Back in Cooperstown:

  In the summer of 1962 my grandfather knew he was dying. He wanted to retrace the path of his early family vacations with his eldest grandson—me. We packed up his 1950 Chevy and headed north. We stopped at the Catskill Game Farm, Ausable Chasm and a few places I can’t remember, ending up at Fort Ticonderoga. Then we turned around and weaved our way home via Cooperstown. At one point gramp was so sick he let me get behind the wheel and drive, while he crashed out in the back seat. I was ten years old and scared to death! 
    By the time we reached the Farmer’s Museum the old guy (five years younger than I am now) felt better and we took in the sights. I remember it like it was yesterday; entering that cool dark shed behind the tractor display, the quickening of my pulse in anticipation. “I got something to show you…” gramp said with a wink, pulling me by the sleeve, “You want to be an artist…..what do you think of that?” 

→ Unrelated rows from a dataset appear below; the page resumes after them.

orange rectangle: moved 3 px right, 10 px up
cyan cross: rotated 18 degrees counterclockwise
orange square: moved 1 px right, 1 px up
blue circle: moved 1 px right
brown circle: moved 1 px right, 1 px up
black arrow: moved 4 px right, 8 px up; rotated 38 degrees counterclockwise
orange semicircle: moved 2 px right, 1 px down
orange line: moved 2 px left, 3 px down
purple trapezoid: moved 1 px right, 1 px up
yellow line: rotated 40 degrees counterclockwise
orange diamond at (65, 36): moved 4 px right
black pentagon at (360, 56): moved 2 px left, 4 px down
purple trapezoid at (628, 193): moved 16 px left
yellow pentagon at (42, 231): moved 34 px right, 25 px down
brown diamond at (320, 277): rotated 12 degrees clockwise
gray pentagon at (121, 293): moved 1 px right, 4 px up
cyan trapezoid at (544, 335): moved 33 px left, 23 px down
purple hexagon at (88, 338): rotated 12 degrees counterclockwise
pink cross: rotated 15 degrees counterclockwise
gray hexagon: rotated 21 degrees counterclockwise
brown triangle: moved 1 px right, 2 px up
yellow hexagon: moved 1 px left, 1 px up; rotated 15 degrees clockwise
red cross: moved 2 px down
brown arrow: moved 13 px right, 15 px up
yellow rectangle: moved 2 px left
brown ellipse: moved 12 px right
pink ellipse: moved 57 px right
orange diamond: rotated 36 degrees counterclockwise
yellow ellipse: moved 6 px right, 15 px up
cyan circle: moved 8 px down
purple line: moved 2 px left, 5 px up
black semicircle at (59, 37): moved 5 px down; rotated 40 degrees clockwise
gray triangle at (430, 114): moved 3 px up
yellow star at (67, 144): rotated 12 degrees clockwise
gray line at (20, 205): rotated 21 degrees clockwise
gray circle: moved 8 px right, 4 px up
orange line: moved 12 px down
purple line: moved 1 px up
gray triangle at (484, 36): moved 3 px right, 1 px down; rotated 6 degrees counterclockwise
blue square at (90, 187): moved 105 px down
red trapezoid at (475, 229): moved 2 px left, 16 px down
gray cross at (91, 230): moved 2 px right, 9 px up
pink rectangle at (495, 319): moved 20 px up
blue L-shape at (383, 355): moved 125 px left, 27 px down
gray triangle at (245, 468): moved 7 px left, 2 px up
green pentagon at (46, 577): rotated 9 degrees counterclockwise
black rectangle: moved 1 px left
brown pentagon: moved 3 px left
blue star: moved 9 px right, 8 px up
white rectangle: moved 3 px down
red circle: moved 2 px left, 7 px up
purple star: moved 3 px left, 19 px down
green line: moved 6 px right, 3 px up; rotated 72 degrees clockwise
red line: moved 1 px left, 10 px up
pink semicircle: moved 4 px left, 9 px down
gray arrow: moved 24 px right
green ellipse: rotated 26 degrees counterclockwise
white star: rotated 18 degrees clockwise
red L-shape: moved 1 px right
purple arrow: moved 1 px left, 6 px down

Thursday, September 5, 2019

BOOK COVER- 2012-2013


#SPORTALDISLEXICARTAPHOBIA- Part One


“A pale glow stole over the Thing; gradually its cloudy folds took shape — an arm 
appeared, then legs, then a body, and last a great sad face looked out of the vapour. Stripped of 
its filmy housings, naked, muscular and comely, the majestic Cardiff Giant loomed above me!”- Mark Twain A Ghost Story 1903

   I know most of you think I never made a dime off my art and am so obscure as to never get invited to speak on the subject of my work in polite society. For the most part you are correct. But once in a blue moon I do get a gig. One such occasion was an invite to lecture at my alma mater, The San Francisco Art Institute. I had spent a small fortune self-publishing a monograph on a couple of years worth of work and after sending it to everyone I knew in the art world and academia (with little or no response) Tony Labat and S.F.A.I. were kind enough to take pity on me and extend an invite to do a public lecture. Tony told me it needn’t be scholarly nor academic but the front office recommended I come up with something intellectually catchy for the lecture’s title. Hence Sportaldislexicartaphobia- the fear of visual art.
    Unlike fruit, I actually have no fear of art, but the first “real” work of art I spied was a little traumatic. So I used this experience of shock and fear to anchor my trajectory into obscurity and inspire subsequent lecture. 
    
    Let me go back again into a little Catskill history. The “giant” that Mark Twain refers to in the quote from A Ghost Story is actually a sculpture or more accurately, the ghost of one; the first piece of original art I ever saw. It is also “one of the most famous hoaxes in American history”— The Cardiff Giant. My earliest experience at a museum was as a ten year old, in The Farmer’s Museum in Cooperstown, viewing the Cardiff Giant. This also included a recitation of the story by my grandfather. A docent couldn’t have done it better.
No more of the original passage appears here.